- 5 years ago
- Wedding: October 2013
Ugh this is just driving me crazy and I have to get it out. A dear friend of mine, one of my bridesmaids, has been dating this man for a few months. It is easy to tell that they are very different types of people. She is college educated, loves fashion, loves dogs, love indie music, works full time, wants to go to the big city eventually, etc.
He is a small town guy who, with little to no motivation to do apparently anything. He sits around their apartment, sometimes takes work with his family if it comes up (even though he has useful skills, he does not seek work out), but largely he just lounges on their couch.
She’s told me that he’s insisted she write down all the passwords for her social media so he has complete access to them. He calls to check in on her frequently. He treats the car that she purchased with her own money, while she was a student on a very limited budget, as his own, demanding that she leave it for him while she goes to work so he can get around and refers to it as ‘their car’. She always corrects him when he does this, but he just laughs at her. He has no car of his own.
Yesterday she texted me to hang out, and I told her to come on over. When they arrived, he was wearing a grease stained t-shirt and windbreaker pants. We (me, friend and my FI) all like to play games on the PS3 move and do some active things like that. He spent 3 hours laying down on our couch scratching at his exposed belly where his shirt was riding up.
She’s told me that she knows it’s doomed and would probably have left him already if her name wasn’t on the lease. When they started dating, she said it was exciting to find out about each other and how different they were.
UGH bees it just grates at me to see my beautiful, self-possessed, independent friend with this jag-hole slob. I know she plans to end it, but I can’t think why she would drag it on for that long – her lease won’t be up for months!
I don’t know what to do because she already knows I don’t like him. I tried VERY hard to be nice to him when we’d met previously, but you can’t hide some stuff from your very good friends – they know you too well.
It didn’t help that he spent the entire first time we hung out together condescendingly telling my FI that “you’ll understand what life is really like once you get older. you just don’t even know man, you’ll see.” He’s 4 years older than my FI, ten years older than me and her.
She brought it up in the context of ‘I know you have x, x, and x problems with [NAME], so don’t worry about pretending and don’t worry because I know and I don’t really like him anymore.’ Not her exact words, lol, but similar. Apparently though, she likes him enough to stay with him for months more? Once I know that a relationship is going to end, I can’t drag it out. How can you be with someone who you have so little respect for?
I’m just concerned because at least half the time I want to hang out with her now, he will be there and I am very bad at pretending I like him. I’m not rude or anything! I’m mature enough to be completely cordial to him, I just have to keep to strictly superficial conversations because I have no idea what to say. It’s very awkward being in a room with four people when you know that three of them really don’t welcome the fourth – and one of them is dating him!
And apparently this will continue til April when the lease is up.

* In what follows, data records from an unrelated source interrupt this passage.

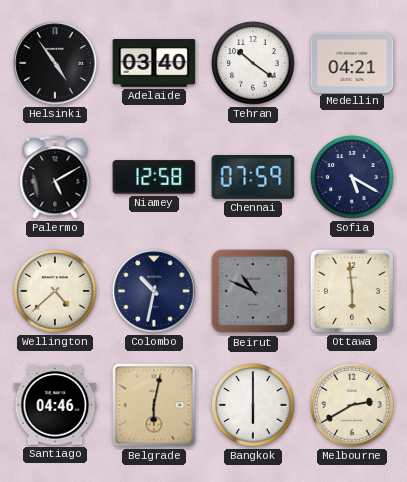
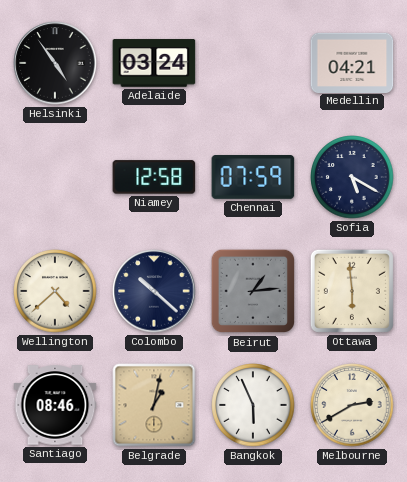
Adelaide: 03:40 -> 03:24
Tehran: 10:21 -> none
Palermo: 5:10 -> none
Colombo: 10:32 -> 10:22
Beirut: 10:49 -> 1:14
Santiago: 04:46 -> 08:46
Belgrade: 6:02 -> 1:02
Bangkok: 6:00 -> 5:56
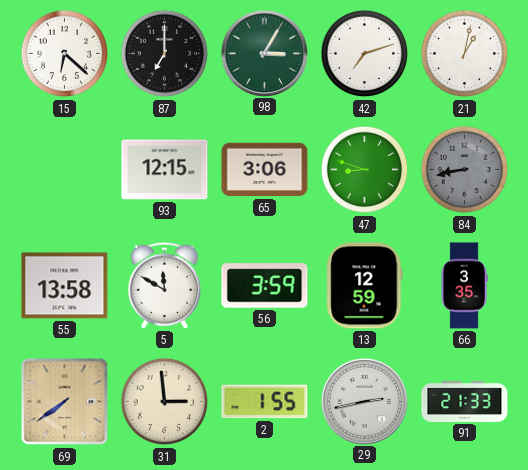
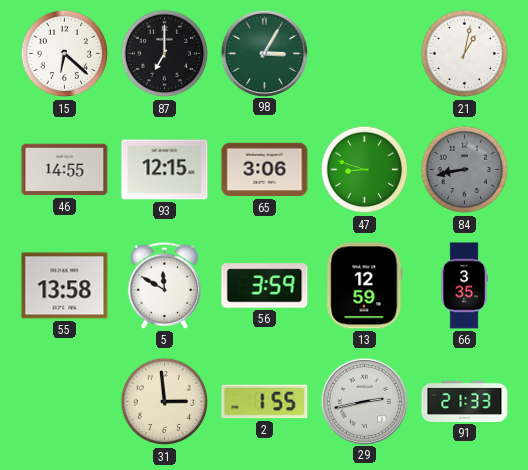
42: 7:12 -> none
46: none -> 14:55
69: 7:39 -> none
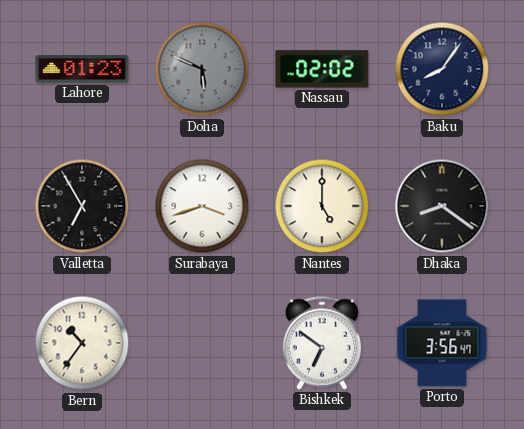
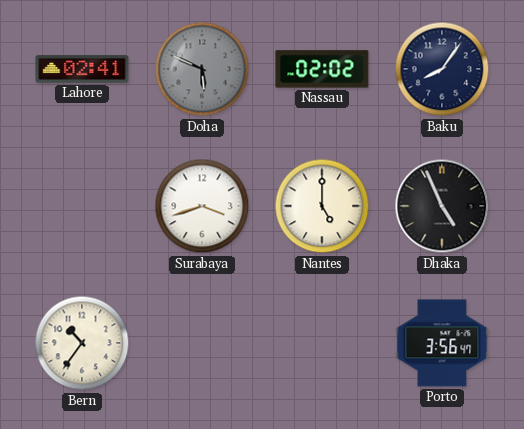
Lahore: 01:23 -> 02:41
Valletta: 6:55 -> none
Dhaka: 8:21 -> 4:56
Bishkek: 6:51 -> none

Bees, I don’t like to be dishonest, but I don’t like to be rude. How am I supposed to treat this man? How am I supposed to react given that I know she doesn’t want to be with him but will put up with him for that long?
At least I can be confident he won’t be at our wedding…we’re going to be certain that when her STD goes out, it’s with a +1 and has no mention of his name. Invitations should go out late enough not to have to worry about it.